Can deliberate practice improve critical thinking skills?
Motz et al (2023) tested repeated exposure to induction training for critical thinking in psychology and found it improved people's critical thinking.
I grew up in the suburbs of Philadelphia, so of course I was a fan of Allen Iverson. In addition to being a Hall of Fame player, his response to a reporter’s question about practice was simply iconic:
Now, Iverson wasn’t critiquing practice per se - his response was more about why the reporter was questioning him about his level of practice engagement when he was playing so many minutes during the actual games. I trust Iverson knows the value of practice. And, of course, being someone who teaches about The Art and Science of Expertise, I’m also a fan of (deliberate) practice. And I’m interested in helping people develop better critical thinking skills, so you can bet I was excited when I saw a new article that combines the two.
Motz and colleagues (2023) had the cool idea to develop a critical thinking intervention based in contextualized materials that followed the tenets of deliberate practice and repeated exposure. Basically, they asked people to learn about common logical fallacies in psychology (e.g., correlation does not necessarily imply causation) via induction methods. These methods involves posing scenarios to people and asking them to identify the fallacy, if any existed. They hypothesized that people would “induce” their understanding of the fallacies from repeatedly practicing to identify them. They compared that kind of training to a condition where people learned basic Introduction to Psychology ideas and another control condition. They found that people in the critical thinking induction training condition, compared to those in the other conditions, improved their performance more, from pretest to posttest, on an open-ended psychology critical thinking exam. Thus, the induction method, based in contextualized materials that followed the tenets of deliberate practice and repeated exposure, worked.
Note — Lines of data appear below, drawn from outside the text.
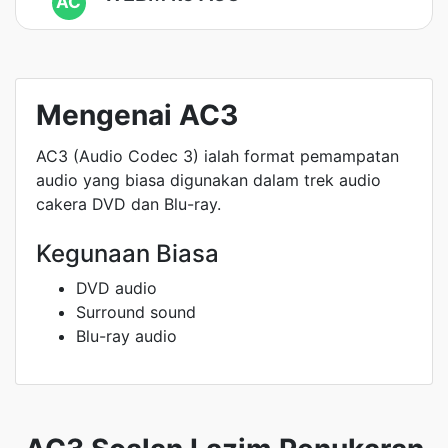
AC
Mengenai AC3
AC3 (Audio Codec 3) ialah format pemampatan
audio yang biasa digunakan dalam trek audio
cakera DVD dan Blu-ray.
Kegunaan Biasa
DVD audio
Surround sound
Blu-ray audio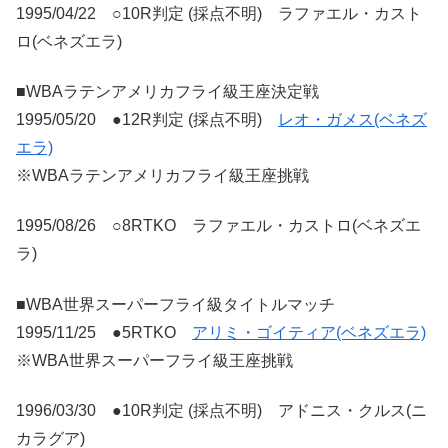
1995/04/22 ○10R判定 (採点不明) ラファエル・カスト
ロ(ベネズエラ)
■WBAラテンアメリカフライ級王座決定戦
1995/05/20 ●12R判定 (採点不明)
レオ・ガメス(ベネズ
エラ)
※WBAラテンアメリカフライ級王座挑戦
1995/08/26 ○8RTKO ラファエル・カストロ(ベネズエ
ラ)
■WBA世界スーパーフライ級タイトルマッチ
1995/11/25 ●5RTKO
アリミ・ゴイティア(ベネズエラ)
※WBA世界スーパーフライ級王座挑戦
1996/03/30 ●10R判定 (採点不明) アドニス・クルス(ニ
カラグア)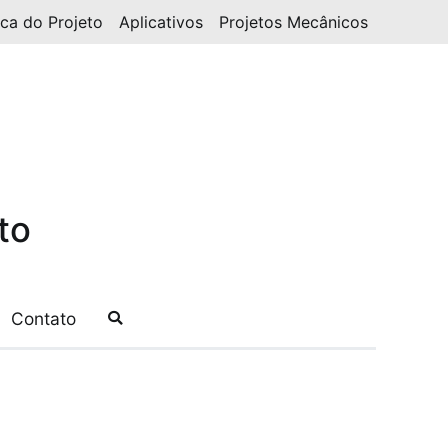
ica do Projeto
Aplicativos
Projetos Mecânicos
to
Contato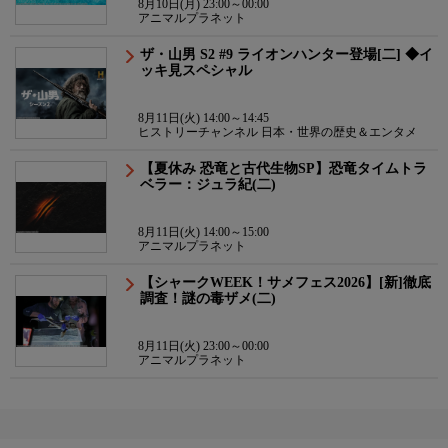
8月10日(月) 23:00～00:00
アニマルプラネット
ザ・山男 S2 #9 ライオンハンター登場[二] ◆イ
ッキ見スペシャル
8月11日(火) 14:00～14:45
ヒストリーチャンネル 日本・世界の歴史＆エンタメ
【夏休み 恐竜と古代生物SP】恐竜タイムトラ
ベラー：ジュラ紀(二)
8月11日(火) 14:00～15:00
アニマルプラネット
【シャークWEEK！サメフェス2026】[新]徹底
調査！謎の毒ザメ(二)
8月11日(火) 23:00～00:00
アニマルプラネット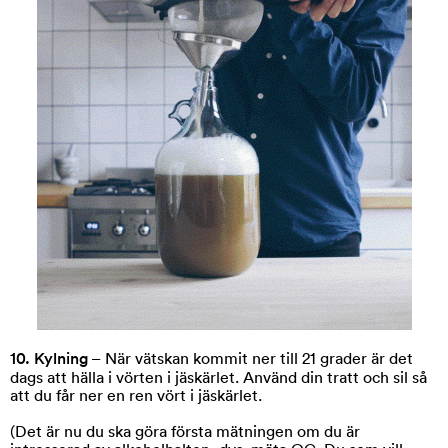
10. Kylning
– När vätskan kommit ner till 21 grader är det
dags att hälla i vörten i jäskärlet. Använd din tratt och sil så
att du får ner en ren vört i jäskärlet.
(Det är nu du ska göra första mätningen om du är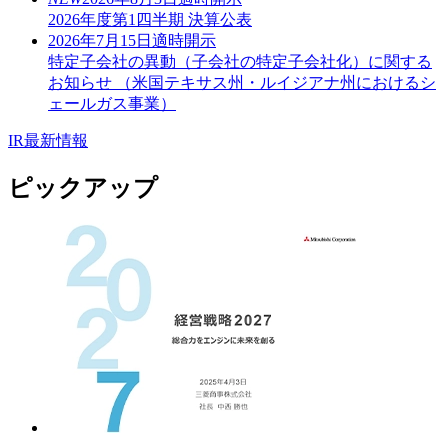
2026年度第1四半期 決算公表
2026年7月15日
適時開示
特定子会社の異動（子会社の特定子会社化）に関する
お知らせ （米国テキサス州・ルイジアナ州におけるシ
ェールガス事業）
IR最新情報
ピックアップ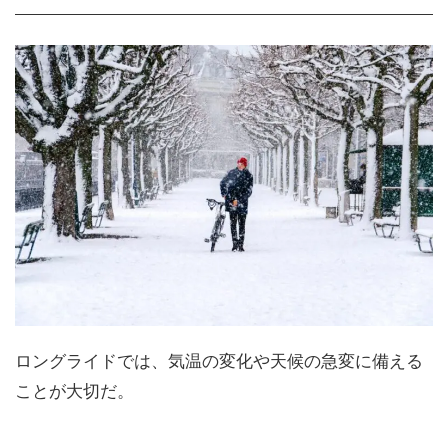
ロングライドでは、気温の変化や天候の急変に備える
ことが大切だ。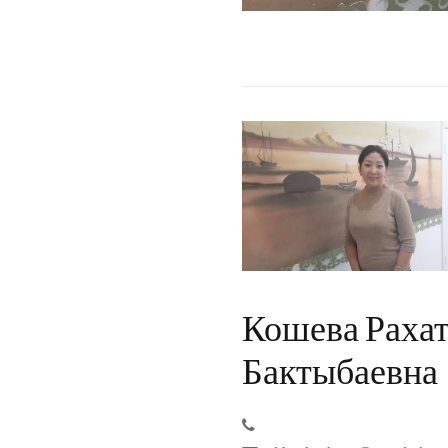
Кошева Раха
Бактыбаевна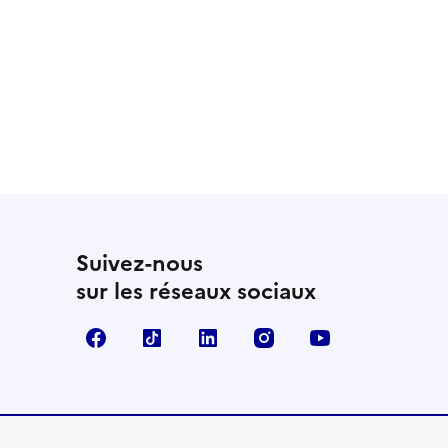
Suivez-nous
sur les réseaux sociaux
Facebook
TikTok
LinkedIn
Instagram
YouTube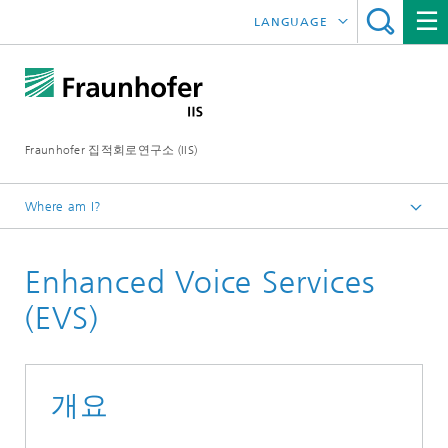
LANGUAGE
DEUTSCH
ENGLISH
Fraunhofer 집적회로연구소 (IIS)
日本語
中文
Where am I?
Homepage
Enhanced Voice Services
연구분야
오디오 및 미디어 기술
(EVS)
통신
개요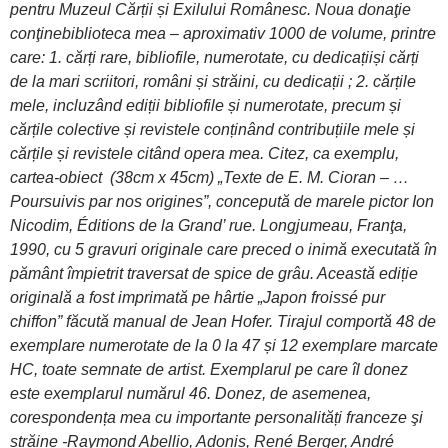
pentru Muzeul Cărții și Exilului Românesc. Noua donaţie
conţine
biblioteca mea – aproximativ 1000 de volume
, printre
care: 1.
cărți rare, bibliofile, numerotate, cu dedicații
și
cărți
de la mari scriitori, români și străini, cu dedicații ; 2. cărțile
mele, incluzând ediții bibliofile și numerotate, precum și
cărțile colective și revistele conținând contribuțiile mele și
cărțile și revistele citând opera mea. Citez, ca exemplu,
cartea-obiect (38cm x 45cm) „Texte de E. M. Cioran – …
Poursuivis par nos origines”, concepută de marele pictor Ion
Nicodim, Éditions de la Grand’ rue. Longjumeau, Franţa,
1990, cu 5 gravuri originale care preced o inimă executată în
pământ împietrit traversat de spice de grâu. Această ediție
originală a fost imprimată pe hârtie „Japon froissé pur
chiffon” făcută manual de Jean Hofer. Tirajul comportă 48 de
exemplare numerotate de la 0 la 47 și 12 exemplare marcate
HC, toate semnate de artist. Exemplarul pe care îl donez
este exemplarul numărul 46. Donez, de asemenea,
corespondența mea cu importante personalități franceze şi
străine -Raymond Abellio, Adonis, René Berger, André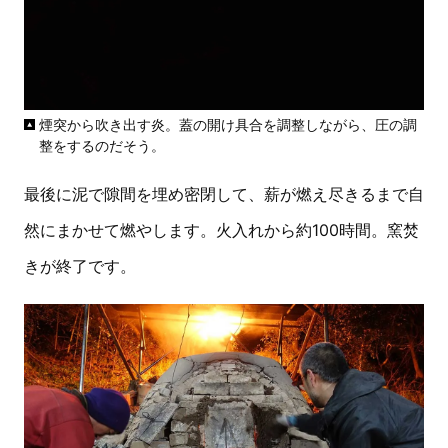
煙突から吹き出す炎。蓋の開け具合を調整しながら、圧の調
整をするのだそう。
最後に泥で隙間を埋め密閉して、薪が燃え尽きるまで自
然にまかせて燃やします。火入れから約100時間。窯焚
きが終了です。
So, perhaps critical thinking instruction, which has resulted in mixed findings but shown some promise, would be more effective if it was designed with a deliberate practice, induction approach. Of course, as I’ve written elsewhere, I think the “contextualized materials” part is key. I doubt we can teach “general critical thinking” because I don’t think that exists. What we can teach are dispositions that make it more likely that people will realize when they need to think critically, and then the discipline-specific skills to do so (or, when they lack the skills themselves, the wisdom to seek out others who can think critically for them).